* **What the task asks**: Establish how many lines in the records below include the word "voor"; respond with that number only.

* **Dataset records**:
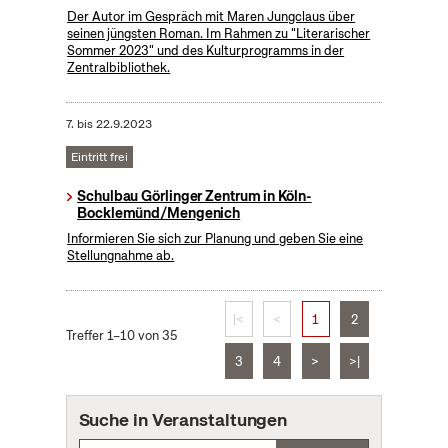
Der Autor im Gespräch mit Maren Jungclaus über
seinen jüngsten Roman. Im Rahmen zu "Literarischer
Sommer 2023" und des Kulturprogramms in der
Zentralbibliothek.
7.
bis
22.9.2023
Eintritt frei
Schulbau Görlinger Zentrum in Köln-
Bocklemünd/Mengenich
Informieren Sie sich zur Planung und geben Sie eine
Stellungnahme ab.
|<
<
1
2
Treffer 1–10 von 35
3
4
>
>|
Suche in Veranstaltungen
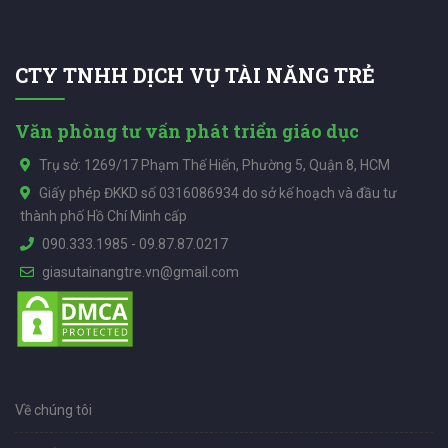
CTY TNHH DỊCH VỤ TÀI NĂNG TRẺ
Văn phòng tư vấn phát triển giáo dục
Trụ sở: 1269/17 Phạm Thế Hiển, Phường 5, Quận 8, HCM
Giấy phép ĐKKD số 0316086934 do sở kế hoạch và đầu tư
thành phố Hồ Chí Minh cấp
090.333.1985
-
09.87.87.0217
giasutainangtre.vn@gmail.com
Về chúng tôi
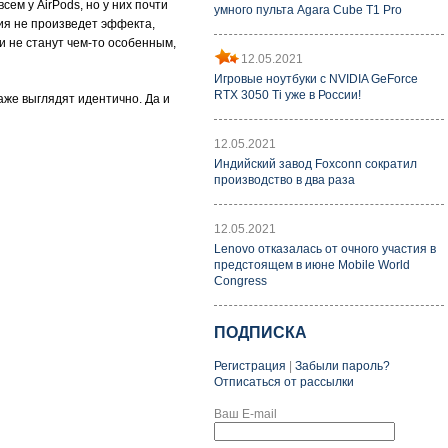
ем у AirPods, но у них почти
умного пульта Agara Cube T1 Pro
ния не произведет эффекта,
и не станут чем-то особенным,
12.05.2021
Игровые ноутбуки с NVIDIA GeForce
RTX 3050 Ti уже в России!
аже выглядят идентично. Да и
12.05.2021
Индийский завод Foxconn сократил
производство в два раза
12.05.2021
Lenovo отказалась от очного участия в
предстоящем в июне Mobile World
Congress
ПОДПИСКА
Регистрация
|
Забыли пароль?
Отписаться от рассылки
Ваш E-mail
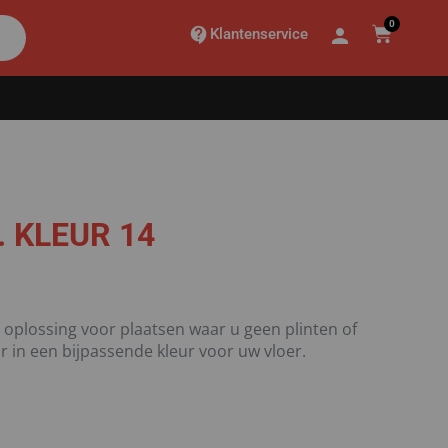
0
Klantenservice
. KLEUR 14
e oplossing voor plaatsen waar u geen plinten of
r in een bijpassende kleur voor uw vloer.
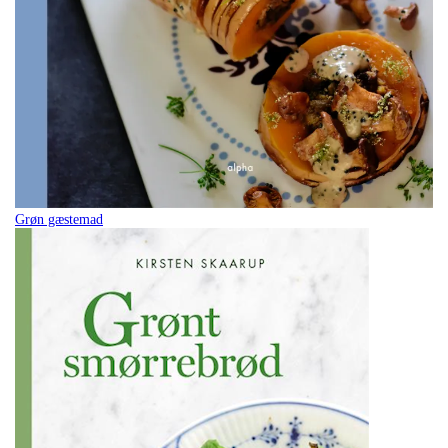
Grøn gæstemad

* **Answer section**: 2